[Collected data]

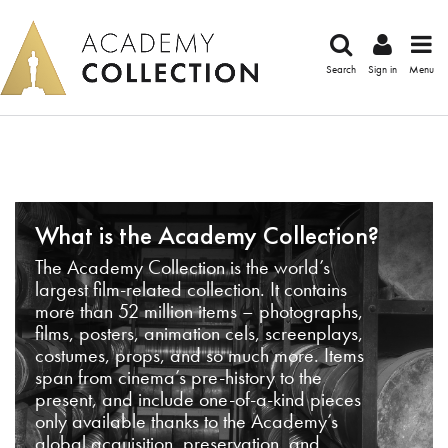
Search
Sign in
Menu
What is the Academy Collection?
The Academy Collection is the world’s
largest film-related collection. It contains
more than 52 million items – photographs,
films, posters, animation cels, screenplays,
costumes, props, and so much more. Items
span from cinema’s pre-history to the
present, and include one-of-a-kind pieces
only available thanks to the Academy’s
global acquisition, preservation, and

> Work order
Reproduce the data above line for line, excluding every picture.

> Exercise response
Search
Sign in
Menu
What is the Academy Collection?
The Academy Collection is the world’s
largest film-related collection. It contains
more than 52 million items – photographs,
films, posters, animation cels, screenplays,
costumes, props, and so much more. Items
span from cinema’s pre-history to the
present, and include one-of-a-kind pieces
only available thanks to the Academy’s
global acquisition, preservation, and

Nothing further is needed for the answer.